Business email compromise (BEC) is a cyber-attack that is designed to gain access to critical business information or extract money through email-based fraud.

Cybercriminals send emails that appear to be coming from trusted entities like the CEO, CFO, and business partner. These emails are shared with an attempt to trick the victim into revealing sensitive information about the company. It’s a type of cybercrime with the potential to cost a company millions of dollars, loss of assets and sensitive information.

Many business owners believe that BEC can only happen to bigger entities like MNCs. But the fact is SMEs are equally targeted, even the most astute can fall victim to one of these sophisticated schemes.

How Can BEC Affect Organizations?

Unlike standard forms of phishing which are targeted to multiple people at a time, BEC attacks are more researched and targeted at single personIn most cases, these targeted attacks are designed to breach a network of commercial, governmental, and even non-profit organizations with very specific goals.

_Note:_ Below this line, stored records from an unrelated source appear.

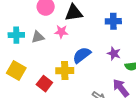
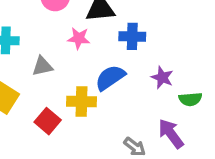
blue cross: (113, 21) -> (132, 36), moved
gray triangle: (38, 37) -> (42, 66), moved

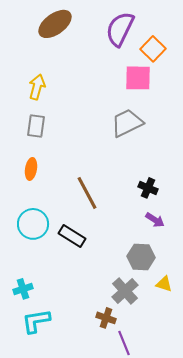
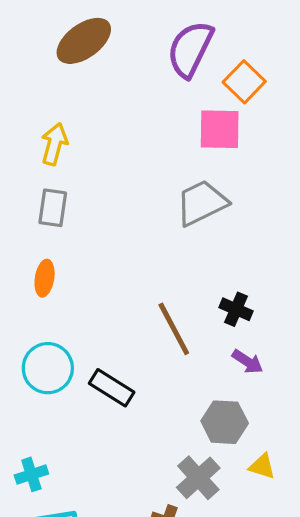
brown line: (87, 193) -> (174, 329), moved

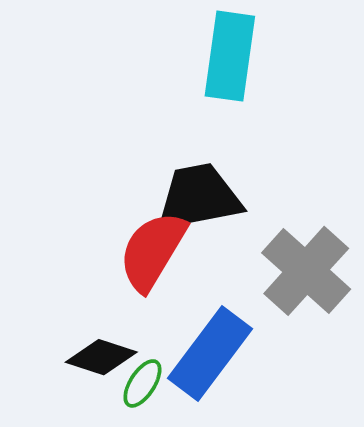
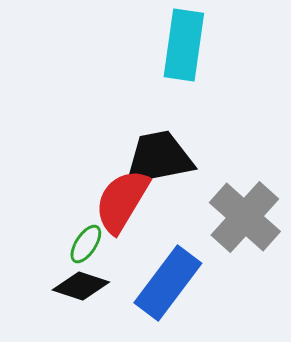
green ellipse: (142, 383) -> (86, 244), moved

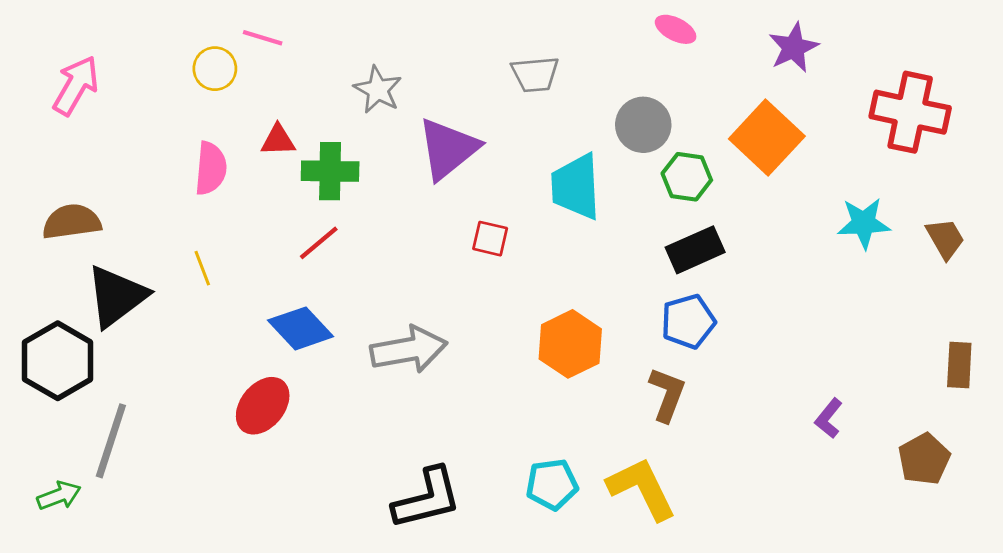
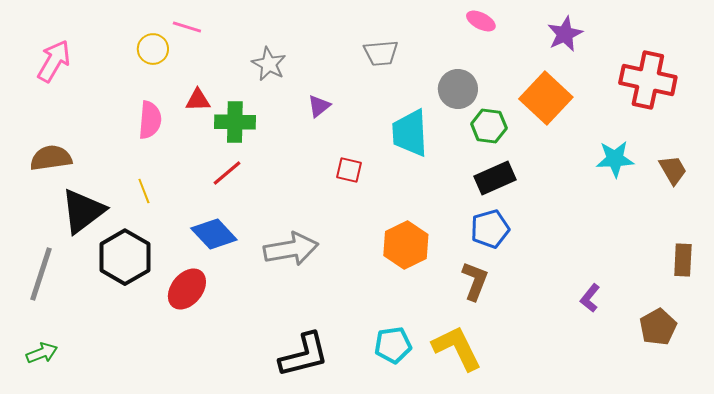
purple triangle: (448, 149) -> (319, 106), size x0.5
black hexagon: (58, 361) -> (125, 257), moved
gray line: (111, 441) -> (41, 274), moved

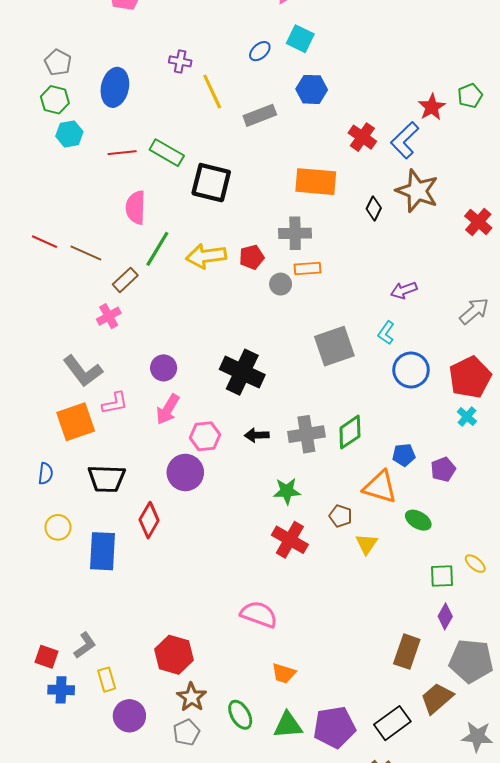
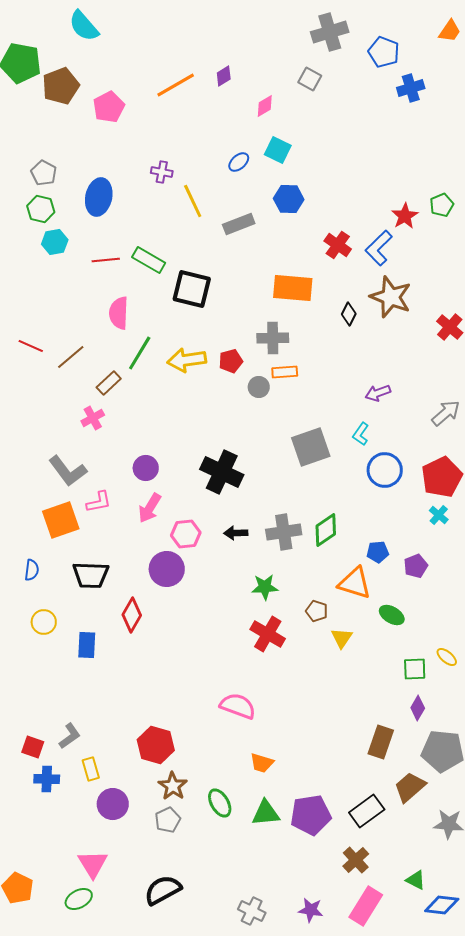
brown line: (86, 253) -> (71, 357), turned -64
blue rectangle: (102, 551) -> (87, 645), size x0.7

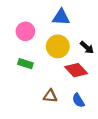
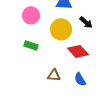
black arrow: (87, 47) -> (86, 22), moved

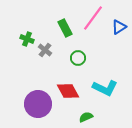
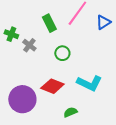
red diamond: (68, 91) -> (52, 86), turned -40

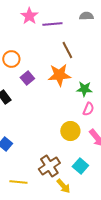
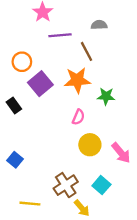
gray semicircle: (86, 16) -> (99, 25), moved
purple line: (52, 24) -> (60, 35), moved
purple square: (27, 78) -> (40, 84), size x1.5
pink semicircle: (88, 109) -> (78, 117), moved

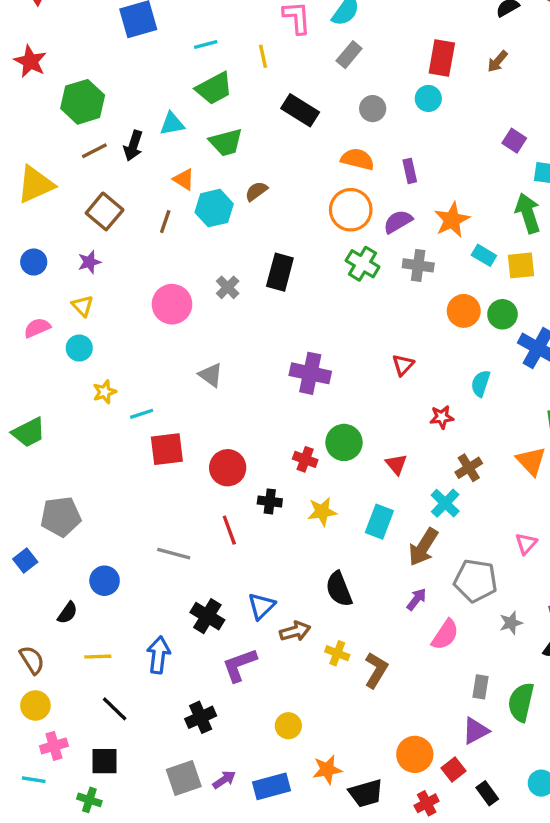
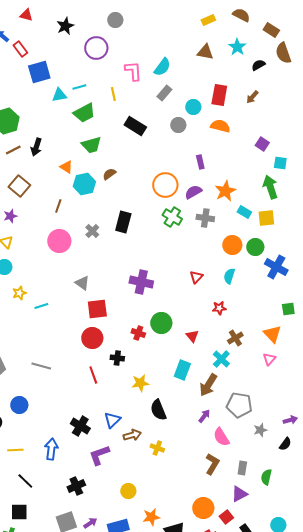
cyan circle: (428, 98) -> (193, 107), moved
cyan triangle: (172, 124) -> (59, 95), moved
orange semicircle: (357, 159) -> (220, 126), moved
brown line: (165, 222) -> (58, 206), moved
cyan semicircle: (481, 383) -> (229, 276), moved
red square: (167, 449) -> (97, 309), moved
yellow star: (322, 512) -> (140, 383), moved
pink triangle: (526, 544) -> (269, 359), moved
gray line: (174, 554) -> (41, 366), moved
pink semicircle: (445, 635) -> (221, 437), turned 114
brown L-shape: (376, 670) -> (212, 464), moved
green semicircle: (521, 702) -> (266, 477), size x0.7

In this remote working environment, video conferencing and other collaboration tools have become indispensable tools and cybercriminals are taking advantage of the same by sending malicious emails that impersonate a notification from any collaboration platform. Let’s say employees get an email from the head of IT which is actually a phishing mail asking them to email back login details of their cloud accounts due to an IT update. The employees who are not aware about cyber tricks will send across their credentials and the same will be used for security breach by the cybercriminals.

During the third quarter of 2020, the average number of BEC attacks received per company each week rose by 15% from the second quarter.

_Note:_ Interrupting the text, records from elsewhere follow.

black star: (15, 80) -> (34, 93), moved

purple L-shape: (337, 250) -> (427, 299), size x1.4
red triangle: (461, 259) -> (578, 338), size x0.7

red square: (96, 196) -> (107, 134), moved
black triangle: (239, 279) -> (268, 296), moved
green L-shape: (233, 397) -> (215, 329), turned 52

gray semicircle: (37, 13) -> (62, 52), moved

It’s clearly seen that BEC is increasing rapidly in recent times with cybercrimes coming up with innovative ways to get away with fraud

This is why industry experts are coming up with email authentication protocols like DMARC to offer a high level of protection against impersonation. 

What is An Email Authentication?

It is a technical way to prove that email is not forged; it provides a way to verify that an email is coming from trusted source. It blocks spam and phishing types of emails.

Simple Mail Transfer Protocol (SMTP), which is the industry standard for email transfer, has no such in-built feature for message authentication. This can exploit the business with lack of security by targeting phishing emails and domain spoofing attacks.

Therefore there is a need for high end email authentication protocols like DMARC

How Does Email Authentication Work?

Email authentication generally works like this:

  1. There is an established rule for authenticating emails from all of its sending domains by the business or domain owners.
  2. The organization configures its sending email servers and email infrastructure to implement these rules.
  3. The email authentication rules are published in the DNS records (Domain Name System records) for each sending domain.
  4.  The mail server which is receiving emails authenticates the sender email according to the established rules
  5. Receiving email servers handle emails according to the authentication results to correctly deliver, quarantine, or reject emails.